Politique › Institutionnel

Tchad-Cameroun: Renforcer les actions de rassemblements pour la CEMAC

La sécurité et la coopération ont été au c ur des préoccupations entre Idriss Deby et Paul Biya hier à Yaoundé

Rencontre cordiale
Ce jeudi matin à 8 heures, le président Idriss Deby du Tchad a quitté le Cameroun, après avoir passé quelques heures à Yaoundé. A sa descente d’avion hier à l’aéroport de Nsimalen, il a été accueilli par le président Biya du Cameroun, qu’accompagnaient des personnalités invitées pour la circonstance. Les deux hommes se sont retrouvés une première fois pour un entretien, qui aura duré près de deux heures et demi. Peu d’informations ont filtré de leur entretien. Mais la durée et surtout le contenu des propos tenus par les deux chefs d’Etats dans leur toast respectifs au moment du diner d’honneur offert pour la circonstance au président tchadien sont indicatifs, les experts estiment que loin d’être une simple visite de fraternité et d’amitié de nombreux points ont franchement été discutés entre les deux hommes.

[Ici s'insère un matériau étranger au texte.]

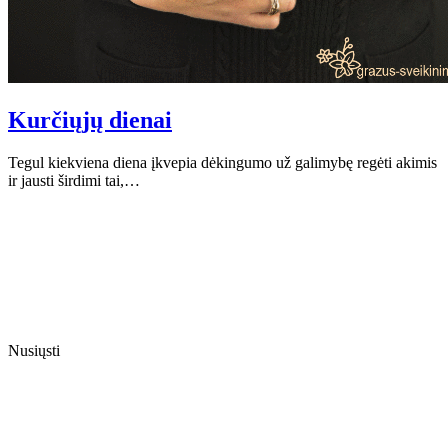
Kurčiųjų dienai
Tegul kiekviena diena įkvepia dėkingumo už galimybę regėti akimis
ir jausti širdimi tai,…
Nusiųsti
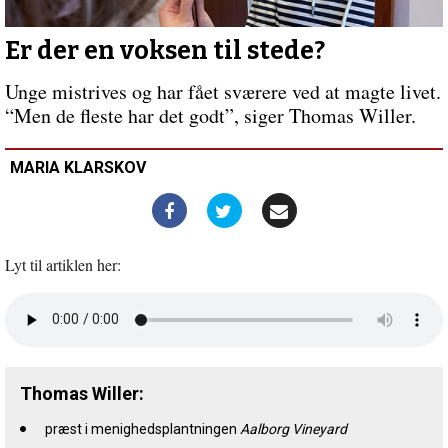
ved
siden
af?
Er der en voksen til stede?
Unge mistrives og har fået sværere ved at magte livet.
“Men de fleste har det godt”, siger Thomas Willer.
MARIA KLARSKOV
Lyt til artiklen her:
Åbn
lyd
i
nyt
vindue
Thomas Willer:
præst i menighedsplantningen
Aalborg Vineyard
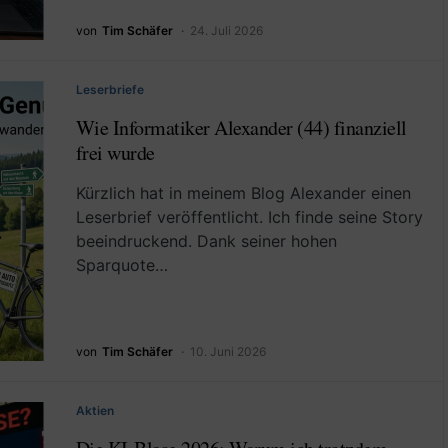
von
Tim Schäfer
24. Juli 2026
Leserbriefe
Wie Informatiker Alexander (44) finanziell
frei wurde
Kürzlich hat in meinem Blog Alexander einen
Leserbrief veröffentlicht. Ich finde seine Story
beeindruckend. Dank seiner hohen
Sparquote…
von
Tim Schäfer
10. Juni 2026
Aktien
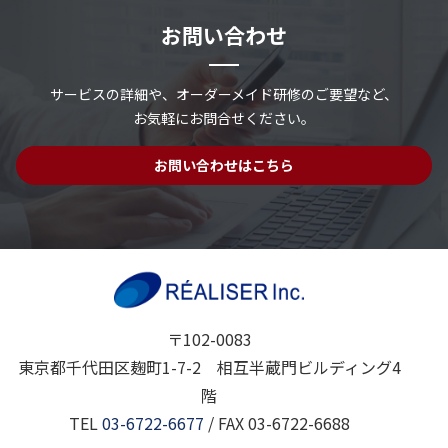
お問い合わせ
サービスの詳細や、
オーダーメイド研修のご要望など、
お気軽にお問合せください。
お問い合わせはこちら
〒102-0083
東京都千代田区麹町1-7-2 相互半蔵門ビルディング4
階
TEL
03-6722-6677
/ FAX 03-6722-6688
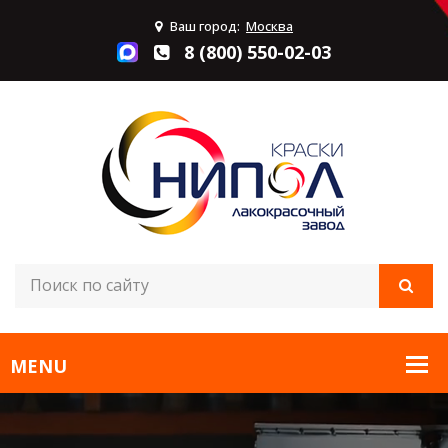
Ваш город:
Москва
8 (800) 550-02-03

Résoudre les « crises » de la sous région
La crise institutionnelle qui secoue la Communauté des Etats d’Afrique Centrale (CEMAC) semble beaucoup plus sérieuse que les dirigeants ne veulent l’admettre. Dans son discours, le président camerounais a attiré l’attention du président tchadien sur la nécessité de renforcer la communauté au-delà de toutes les dissensions. De la même manière que les habitants du vieux Continent ont réussi à faire naître un « sentiment européen » malgré des siècles de guerres fratricides, nous devons parvenir à susciter un attachement communautaire chez les citoyens de nos pays (.) Mais il faudra, tôt ou tard, écarter les obstacles artificiels qui s’opposent à la liberté de circulation des personnes et des biens et à la liberté d’établissement, survivances d’un égoïsme national dépassé affirme le président camerounais.
Selon certaines analyses, la sous région Afrique centrale serait secouée par un conflit de redistribution des cartes, depuis la disparation du président Bongo. Une position que semble confirmer le président camerounais lorsqu’il parle de construire au dessus des guerres fratricides comme l’ont fait les européens et d’écarter un égoïsme national dépassé. Le président Deby a lui aussi orienté ses propos dans le même sens. La réalisation de ces objectifs ne peut être atteint que si la paix et la tranquillité règnent dans l’ensemble de notre continent en général et l’espace CEMAC et CEEAC, en particulier affirme-t-il.

Renforcer la sécurité à la frontière tchado camerounaise
Sérieusement abordé aussi, la question de la sécurité des frontières entre les deux pays. Les crises successives au Tchad ont contribué à la création d’un flux massif de réfugiés tchadiens au Cameroun, suspectés parfois d’être à l’origine de certaines atteintes aux personnes et à leurs biens dans la région de l’extrême nord du Cameroun. La situation aujourd’hui maitrisée, des observateurs pensent que le président camerounais aurait suggéré à son homologue, une mise en commun des efforts des deux pays pour envisager le retour de ces refugiés dans leur pays d’origine. La paix exige bien entendu que des conditions satisfaisantes de sécurité soient assurées dans le Nord de notre sous-région affirme t’il. Nous connaissons nous-mêmes, avec les coupeurs de route et les enlèvements, des problèmes (d’insécurité), ce qui rend entre nous indispensable une concertation permanente conclue le président Biya.

Position et concession camerounaises
Le président camerounais a accordé quelques promesses. Il s’est engagé à renforcer la coopération économique entre les deux pays. Dans le cadre communautaire, de nombreux domaines sont susceptibles d’actions conjuguées : la production et la distribution d’énergie ; la construction d’axes routiers et d’infrastructures à vocation sous-régionale ; l’exploitation en commun ou coordonnée de nos ressources du sous-sol ; la mise en uvre de projets agricoles d’envergure pour approvisionner l’ensemble de nos pays ; le rapprochement de nos marchés financiers a affirmé Paul Biya. La rencontre entre les deux hommes s’est tenue au moment où les ministres des finances de la sous région sont réunis à Douala (Cameroun). Les experts de la CEMAC prédisent un sommet délicat à Bangui (Centrafrique) le mois prochain. personne ne veut l’affirmer officiellement, mais certaines analystes pensent qu’en cette circonstance, les débats sur l’attribution du poste de gouverneur de la BEAC pourraient se polariser autour des axes Ndjamena, Yaoundé, Libreville, et Bangui, Brazzaville, Malabo, avec pour arbitre le Tchad. Des indiscrétions affirment sans qu’il n’y ait eu aucune confirmation, que le Cameroun serait favorable pour le maintien de l’attribution du poste au Gabon, avec un renforcement des mécanismes de contrôle.